Num contexto que conheço de perto, jovens
homens brancos também são maioria em programas de mestrado de administração e
economia em instituições de elite como o Insper, FGV e PUC-Rio.
Uma resposta que muitas organizações dão para esse tipo de situação é dizer que não há candidatos com outras características no mercado de trabalho. Ou seja, o problema é a falta de oferta de mão de obra qualificada por mulheres e homens pretos.
Mas será que esse é realmente o problema ou
será que existe uma discriminação sistemática na contratação?
Uma pesquisa que saiu recentemente nos EUA,
feita pelos economistas Patrick Kline, Evan Rose e Christopher Walters, das
universidades de Berkeley e Chicago, tenta responder a essa pergunta. Eles
usaram anúncios de emprego de 108 empresas americanas na lista das Fortune 500
e mandaram 83 mil currículos fictícios para esses anúncios.

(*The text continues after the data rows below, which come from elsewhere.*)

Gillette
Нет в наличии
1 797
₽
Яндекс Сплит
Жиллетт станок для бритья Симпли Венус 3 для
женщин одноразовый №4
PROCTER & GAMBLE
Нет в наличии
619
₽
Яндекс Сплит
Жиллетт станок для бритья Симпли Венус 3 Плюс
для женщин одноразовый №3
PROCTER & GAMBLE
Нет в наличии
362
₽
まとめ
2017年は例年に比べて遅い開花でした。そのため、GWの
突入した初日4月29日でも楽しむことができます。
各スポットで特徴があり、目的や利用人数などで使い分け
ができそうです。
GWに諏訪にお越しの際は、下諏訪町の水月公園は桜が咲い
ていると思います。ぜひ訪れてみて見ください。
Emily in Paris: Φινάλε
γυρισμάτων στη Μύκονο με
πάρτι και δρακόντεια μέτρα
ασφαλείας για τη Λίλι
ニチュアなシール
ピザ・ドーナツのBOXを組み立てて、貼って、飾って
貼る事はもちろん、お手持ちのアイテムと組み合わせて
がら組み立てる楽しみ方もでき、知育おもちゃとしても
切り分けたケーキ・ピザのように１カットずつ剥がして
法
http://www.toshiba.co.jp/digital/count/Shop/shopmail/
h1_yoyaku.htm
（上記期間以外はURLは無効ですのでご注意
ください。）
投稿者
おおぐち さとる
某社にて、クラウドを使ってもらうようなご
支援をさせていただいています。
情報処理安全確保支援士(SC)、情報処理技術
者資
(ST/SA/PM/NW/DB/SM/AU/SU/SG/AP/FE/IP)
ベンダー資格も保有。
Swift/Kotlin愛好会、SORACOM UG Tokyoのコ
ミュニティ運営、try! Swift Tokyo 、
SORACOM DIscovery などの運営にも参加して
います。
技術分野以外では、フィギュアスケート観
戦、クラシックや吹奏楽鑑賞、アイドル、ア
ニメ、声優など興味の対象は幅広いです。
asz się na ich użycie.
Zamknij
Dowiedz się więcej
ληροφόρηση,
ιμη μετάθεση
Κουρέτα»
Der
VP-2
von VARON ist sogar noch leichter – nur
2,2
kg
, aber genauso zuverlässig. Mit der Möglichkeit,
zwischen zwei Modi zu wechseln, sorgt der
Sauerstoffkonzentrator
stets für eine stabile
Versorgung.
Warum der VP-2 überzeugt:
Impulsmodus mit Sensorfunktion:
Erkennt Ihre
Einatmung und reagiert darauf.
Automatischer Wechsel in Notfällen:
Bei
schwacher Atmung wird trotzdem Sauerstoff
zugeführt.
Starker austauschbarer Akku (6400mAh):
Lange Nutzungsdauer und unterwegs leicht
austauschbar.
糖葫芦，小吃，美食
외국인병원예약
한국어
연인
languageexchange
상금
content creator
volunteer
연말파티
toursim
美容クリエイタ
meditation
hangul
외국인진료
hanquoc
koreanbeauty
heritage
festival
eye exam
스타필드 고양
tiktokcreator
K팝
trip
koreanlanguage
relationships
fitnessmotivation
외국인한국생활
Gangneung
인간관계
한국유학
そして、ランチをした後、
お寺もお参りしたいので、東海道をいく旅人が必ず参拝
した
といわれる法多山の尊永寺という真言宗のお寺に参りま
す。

O estudo buscou influenciar a percepção do
empregador mudando de forma aleatória os nomes dos candidatos. A ideia de
utilizar nomes que são usados tipicamente pela população negra nos EUA como
Lakisha e comparar com nomes que são usados tipicamente pela população branca
como Emily já tinha sido empregada antes por Marianne Bertrand e Sendhil
Mullainathan num trabalho publicado em 2004.
Os economistas Kline, Rose e Walters
encontraram que candidatos com nomes tipicamente usados por indivíduos negros
como Lakisha e Jamal recebem 9% menos ligações de volta quando comparados com
candidatos com nomes tipicamente brancos e curriculum idênticos.
Eles também encontraram diferenças entre
gêneros. No entanto, grande parte da discriminação contra negros e mulheres
está concentrada em um pequeno número de empresas.
Aproximadamente 20% das 108 firmas são
responsáveis por cerca de 46% dos contatos que não são feitos com candidatos
negros.
Que tipo de firmas parecem discriminar
mais?
Os autores encontram que firmas onde o
empregado tem mais interacões sociais discriminam mais contra negros e mulheres
como serviços de carros, vendas e varejo. Além disso, firmas que usam processos
de RH mais centralizados.
O trabalho de Kline, Rose e Walters mostra
que algumas empresas discriminam de forma sistemática na hora de chamarem
candidatos para entrevistas de trabalho e que esse processo viesado é relevante
para explicar, pelo menos em parte, a falta de representatividade em algumas
companhias.
Mas isso não explica completamente a falta
de representatividade na polêmica foto divulgada pela Ável.
Em outro trabalho que está por sair na
American Economic Review, os economistas François Gerard, Lorenzo Lagos, Edson
Severnini e David Card mostram que no Brasil aproximadamente dois terços da
subrepresentação de pardos e pretos em firmas que pagam salários mais altos se
deve às diferenças de habilidades (educação ou formação profissional) entre
brancos e negros.
Assim, parece ser que realmente, muitas
vezes, não há suficientes economistas pretos ou engenheiras mulheres.
A pressão da sociedade civil, das mídias
sociais e dos consumidores é bem-vinda para mudar o comportamento e valores das
empresas. Mas somente essa pressão e ações civis públicas não resolverão o problema.
Precisamos que a promoção da diversidade
comece na escola com programas que incentivem mulheres e negros a se
interessarem por matemática e ciências. E que continue nas universidades para
que as habilidades necessárias em ocupações que pagam salários mais altos sejam
distribuídas de forma mais igualitária.